Our last article was about growth and community. Another big issue with virtually all schools we work with is on-site traffic congestion and safety. Everybody is driving their kids to schools these days. This results in backups and delays, both on and off the school grounds.  Because of this, people park everywhere and kids cross through travel lanes, between cars – it’s a wonder accidents don’t happen more often. School Building Design There are many design strategies that can be employed to mitigate the problems, but often there are just too many cars. We often gently suggest what’s known as “demand side management” which is an effort to reduce car usage with techniques such as improved bus service, incentives, sidewalks, bike racks and/or carpooling. This is often met with resistance, especially in international schools where safety is a big concern. People like to drive their cars! In addition to physical improvements, there are a few things that can be done operationally that we have seen help.

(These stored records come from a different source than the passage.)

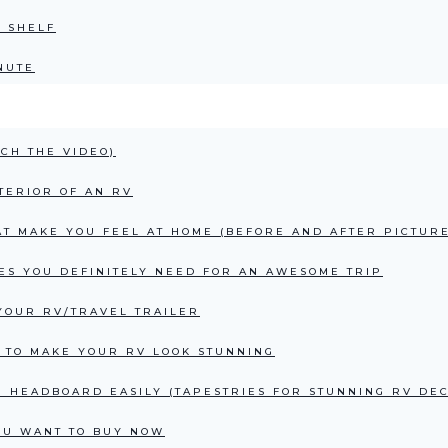
E SHELF
NUTE
CH THE VIDEO)
TERIOR OF AN RV
AT MAKE YOU FEEL AT HOME (BEFORE AND AFTER PICTURE
ES YOU DEFINITELY NEED FOR AN AWESOME TRIP
YOUR RV/TRAVEL TRAILER
 TO MAKE YOUR RV LOOK STUNNING
 HEADBOARD EASILY (TAPESTRIES FOR STUNNING RV DE
OU WANT TO BUY NOW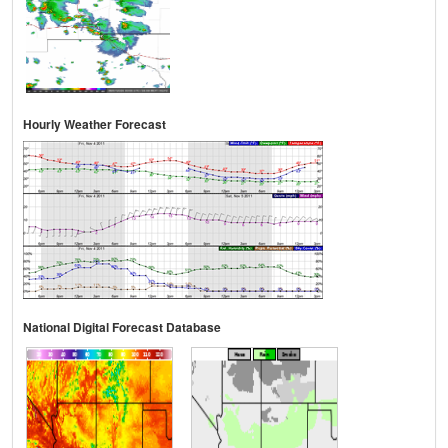
Hourly Weather Forecast
National Digital Forecast Database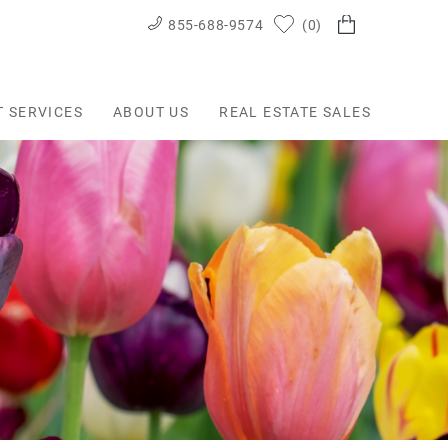
855-688-9574
0
T SERVICES
ABOUT US
REAL ESTATE SALES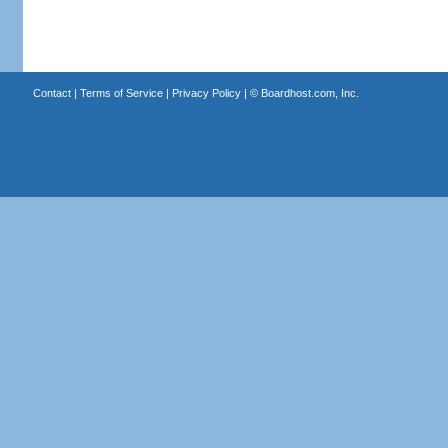
Contact
|
Terms of Service
|
Privacy Policy
| ©
Boardhost.com, Inc.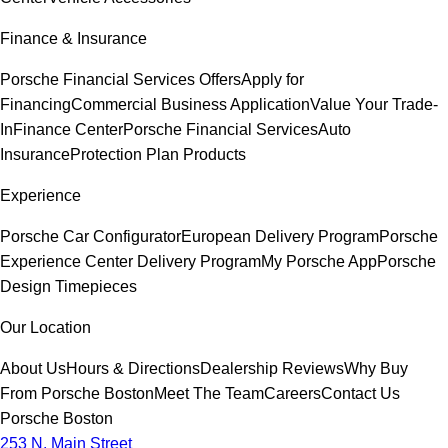
Finance & Insurance
Porsche Financial Services Offers
Apply for
Financing
Commercial Business Application
Value Your Trade-
In
Finance Center
Porsche Financial Services
Auto
Insurance
Protection Plan Products
Experience
Porsche Car Configurator
European Delivery Program
Porsche
Experience Center Delivery Program
My Porsche App
Porsche
Design Timepieces
Our Location
About Us
Hours & Directions
Dealership Reviews
Why Buy
From Porsche Boston
Meet The Team
Careers
Contact Us
Porsche Boston
253 N. Main Street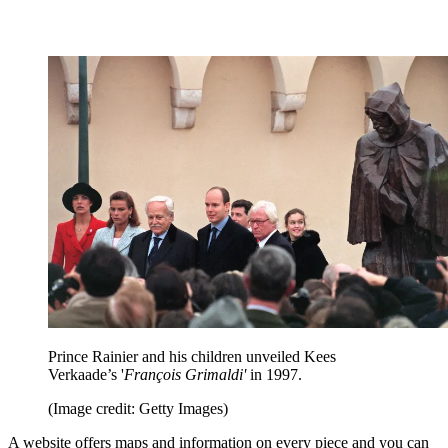
Prince Rainier and his children unveiled Kees
Verkaade’s '
François Grimaldi'
in 1997.
(Image credit: Getty Images)
A website offers maps and information on every piece and you can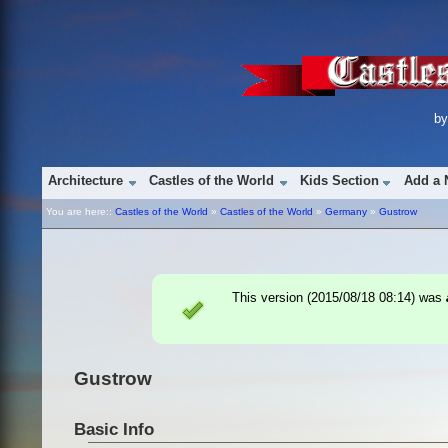
b
Architecture
Castles of the World
Kids Section
Add a 
You are here::
Castles of the World
»
Castles of the World
»
Germany
»
Gustrow
This version (
2015/08/18 08:14
) was
Gustrow
Basic Info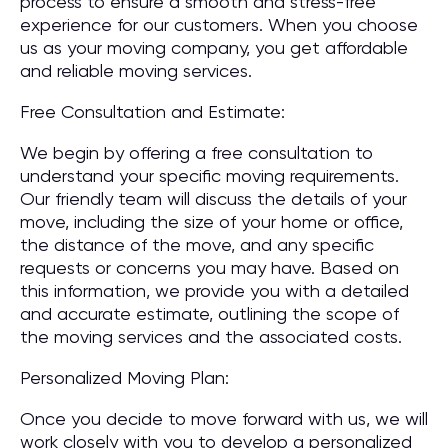
process to ensure a smooth and stress-free
experience for our customers. When you choose
us as your moving company, you get affordable
and reliable moving services.
Free Consultation and Estimate:
We begin by offering a free consultation to
understand your specific moving requirements.
Our friendly team will discuss the details of your
move, including the size of your home or office,
the distance of the move, and any specific
requests or concerns you may have. Based on
this information, we provide you with a detailed
and accurate estimate, outlining the scope of
the moving services and the associated costs.
Personalized Moving Plan:
Once you decide to move forward with us, we will
work closely with you to develop a personalized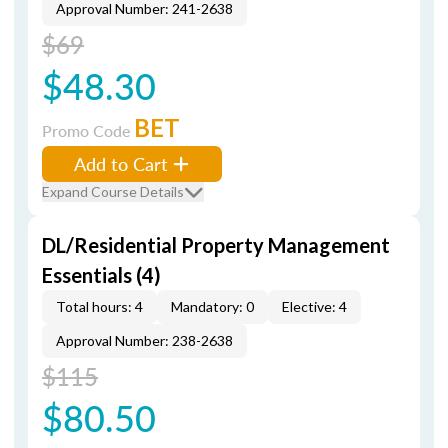
Approval Number: 241-2638
$69
$48.30
BET
Promo Code
Add to Cart
Expand Course Details
DL/Residential Property Management
Essentials (4)
Total hours: 4
Mandatory: 0
Elective: 4
Approval Number: 238-2638
$115
$80.50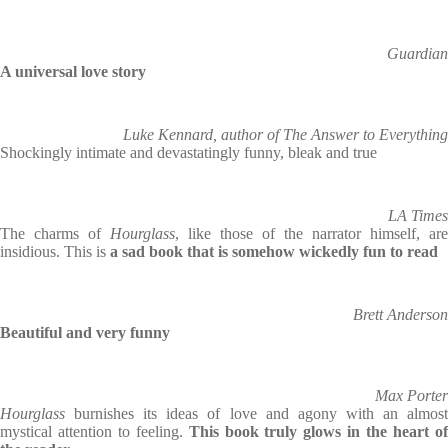
Guardian
A universal love story
Luke Kennard, author of The Answer to Everything
Shockingly intimate and devastatingly funny, bleak and true
LA Times
The charms of
Hourglass
, like those of the narrator himself, are
insidious. This is
a sad book that is somehow wickedly fun to read
Brett Anderson
Beautiful and very funny
Max Porter
Hourglass
burnishes its ideas of love and agony with an almost
mystical attention to feeling.
This book truly glows in the heart o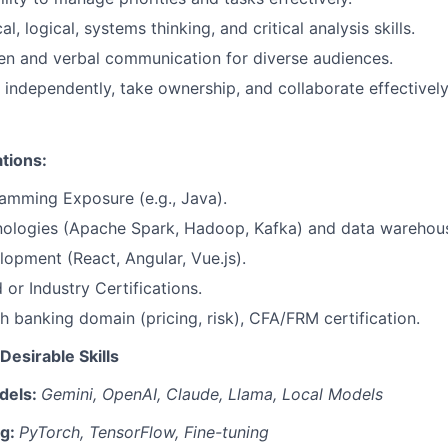
al, logical, systems thinking, and critical analysis skills.
ten and verbal communication for diverse audiences.
k independently, take ownership, and collaborate effectively
ations:
amming Exposure (e.g., Java).
nologies (Apache Spark, Hadoop, Kafka) and data warehous
opment (React, Angular, Vue.js).
 or Industry Certifications.
h banking domain (pricing, risk), CFA/FRM certification.
Desirable Skills
dels:
Gemini, OpenAI, Claude, Llama, Local Models
ng:
PyTorch, TensorFlow, Fine-tuning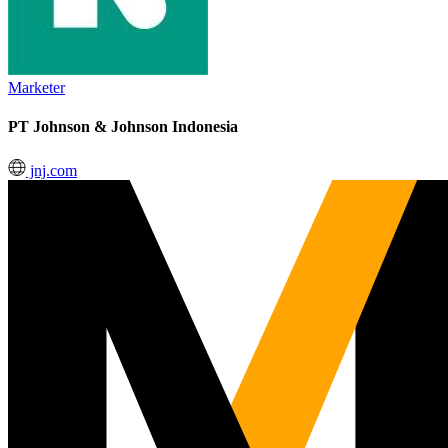
Marketer
PT Johnson & Johnson Indonesia
jnj.com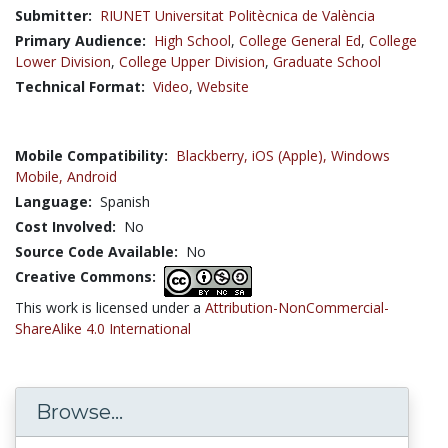
Submitter:
RIUNET Universitat Politècnica de València
Primary Audience:
High School
,
College General Ed
,
College
Lower Division
,
College Upper Division
,
Graduate School
Technical Format:
Video
,
Website
Mobile Compatibility:
Blackberry,
iOS (Apple),
Windows
Mobile,
Android
Language:
Spanish
Cost Involved:
No
Source Code Available:
No
Creative Commons:
This work is licensed under a
Attribution-NonCommercial-
ShareAlike 4.0 International
Browse...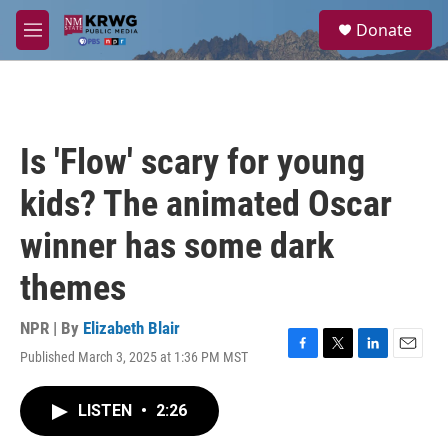
Skip to main content
S
Donate
e
M
a
e
r
n
c
u
h
u
Is 'Flow' scary for young
e
r
kids? The animated Oscar
y
winner has some dark
themes
NPR | By
Elizabeth Blair
Published March 3, 2025 at 1:36 PM MST
F
T
L
E
a
w
i
m
c
i
n
a
LISTEN
•
2:26
e
t
k
i
b
t
e
l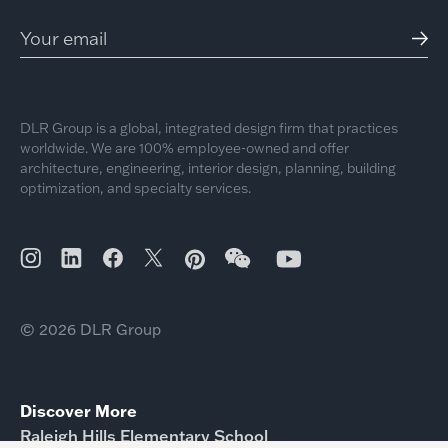
DLR Group is a global, integrated design firm that practices
worldwide. We are 100% employee-owned and offer
architecture, engineering, interior design, planning, building
optimization, and specialty services.
© 2026 DLR Group
Discover More
Raleigh Hills Elementary School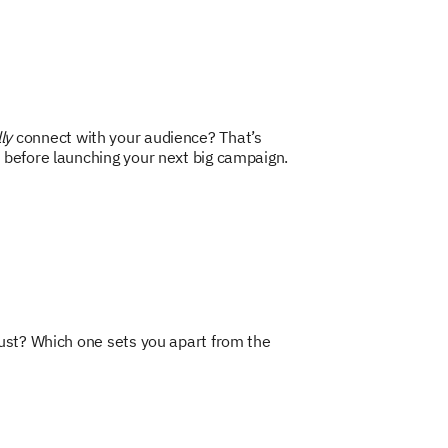
ly
connect with your audience? That’s
 before launching your next big campaign.
rust? Which one sets you apart from the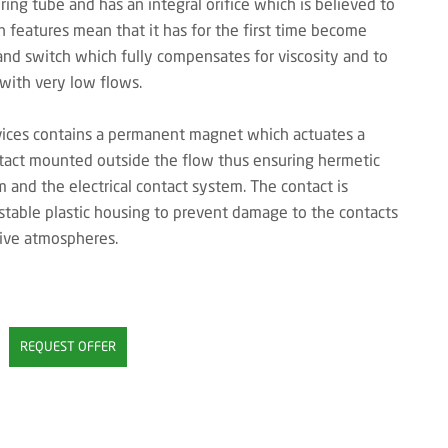
uring tube and has an integral orifice which is believed to
n features mean that it has for the first time become
and switch which fully compensates for viscosity and to
 with very low flows.
vices contains a permanent magnet which actuates a
ntact mounted outside the flow thus ensuring hermetic
and the electrical contact system. The contact is
table plastic housing to prevent damage to the contacts
sive atmospheres.
REQUEST OFFER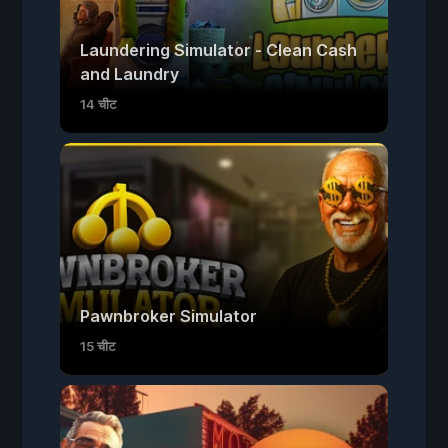
Laundering Simulator - Clean Cash
and Laundry
14 चीट
Pawnbroker Simulator
15 चीट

One is having helpers available to help small kids exit and enter their car so that the driver does not to have to get out. This seems to speed up the pickup and delivery process. One school we work with even calls out the students names so they are ready when the car arrives. In the end, the key to decreasing congestion is improving flow. K-12 Building Design One of the key concerns, and rightly so, is safety. This can be improved by separating bus and parent drop-off areas. If there is not enough space for this and students must cross a travelled way, it should be only at well-marked designated areas. To ensure this happens, we often have to create barriers between parking areas and travel lanes to guide pedestrians to the safe crossings. We try to do this with landscaping when we can, but sometimes a nice looking fence will have to do!